Die Zahlen zeigen, dass 16 von 90 europäischen Regionen, die mit Flandern vergleichbar sind, eine noch geringere Arbeitslosigkeit aufweisen. In Flandern sind es dennoch nur 3,4 Prozent.
Eurostat veröffentlichte auch Arbeitslosenquoten auf Provinzebene. Die zeigen, dass Westflandern mit 2,6 Prozent die niedrigste Arbeitslosenquote in allen Benelux-Ländern aufweist.
Die Arbeitslosigkeit in der Wallonie beträgt 8,5 Prozent und in Brüssel 13,2 Prozent. Der frankophone Landesteil entspricht damit in etwa dem Loire-Tal oder der Auvergne. Die Hauptstadtregion Brüssel steht gar nicht gut da. Auf dem europäischen Kontinent gibt es nur acht Regionen mit einer höheren Arbeitslosigkeit, und die liegen alle in Spanien, Italien und Griechenland.
Die niedrigste Arbeitslosenquote in Europa ist in der tschechischen Hauptstadt Prag zu finden, wo nur 1,3 Prozent der Bevölkerung Arbeit suchen. Die Top-10-Regionen mit den besten Ergebnissen bestehen hauptsächlich aus tschechischen und deutschen Regionen sowie einer britischen Grafschaft und einer ungarischen Provinz.
Die Zahlen zeigen überhaupt einen klare Teilung innerhalb Europas. Im Norden, also über Brüssel, ist mit wenigen Ausnahmen die Arbeitslosenquote unter 5,2 Prozent gefallen. Im Süden liegen die Zahlen über diesem Wert. Diese Arbeitslosengrenze verläuft wirklich quer durch Belgien: Flandern passt zu den Niederlanden, Deutschland, Großbritannien und Dänemark, während die Wallonie mit Frankreich, Italien und Spanien vergleichbar ist.

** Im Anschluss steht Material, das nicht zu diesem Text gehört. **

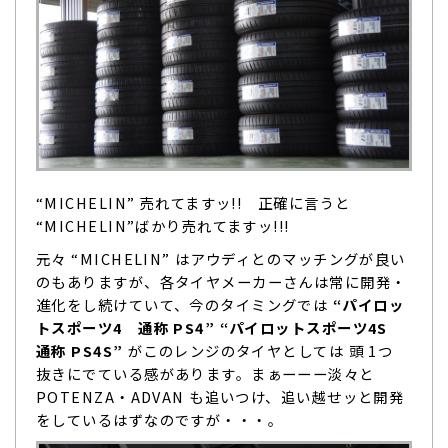
“MICHELIN” 売れてますッ!! 正確に言うと
“MICHELIN”ばかり売れてますッ!!!
元々 “MICHELIN” はアウディとのマッチングが良い
のもありますが、各タイヤメーカーさんは常に開発・
進化をし続けていて、今のタイミングでは
“パイロッ
トスポーツ4 通称 PS4” “パイロットスポーツ4S
通称 PS4S”
がこのレンジのタイヤとしては 頭 1つ
抜きにでている感があります。まぁーーー淡々と
POTENZA・ADVAN も追いつけ、追い越せッと開発
をしているはずなのですが・・・。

Die Kluft innerhalb Belgiens ist also nach wie vor groß. Der wallonische Marshall-Plan aus dem Jahr 2005, der zur Belebung der Wirtschaft in der Wallonischen Region beitragen sollte, hat zwar auch Fortschritte erzielt: Die Arbeitslosigkeit ist zurückgegangen und die Beschäftigungsquote ist gestiegen. Nur halt nicht so stark wie in Flandern.
In Flandern läuft der Wirtschaftsmotor also nach wie vor besser, als im frankophonen Landesteil. Woran liegt es? Jean-Yves Huwart, ehemaliger Journalist und Unternehmer, hat kürzlich ein Buch darüber geschrieben. Frei übersetzt lautete der Titel: "Warum kommt die Wallonie nicht auf die Beine?". Seine Antwort: Im Gegensatz zu Flandern hat die Wallonie keine globale Vision für die gesamte Region.
Beispiel Bildung: Jetzt, da das Niveau in Flandern zu sinken scheint, steht die Politik im Norden des Landes Kopf. In der Wallonie habe es Jahre gedauert, bis das Problem erkannt worden sei. Und wenn Subsidien verteilt werden, dann werden sie ziellos nach dem Gieskannenprinzip verteilt. Jeder Stadt soll irgendwie etwas bekommen.
Ein anderer Kritikpunkt: Der Wallonie fehle auch eine Gegenkraft, die die Politik strenger bewertet. Die Welt der Unternehmer bleibe stumm. Zudem würden sich die französischsprachigen Medien kaum für die Wirtschaft interessieren. Und aufgrund mangelnder Sprachkenntnisse und Offenheit schauen die Menschen nicht genug, wie im Ausland gehandelt wird, so Huwart.
In Flandern wurden letztes Jahr jedenfalls fast 15.000 neue Unternehmen gegründet. Eine Steigerung von 11,6 Prozent. In der Wallonie ist die Zahl der Start-ups derweil um 0,2 Prozent gesunken. Das veranlasste die französischsprachige Wirtschaftszeitung L'Echo letzte Woche zu einem Leitartikel mit dem Titel "Entrepreneur wallon, où es-tu?" (zu deutsch: Wallonischer Unternehmer, wo bist du?).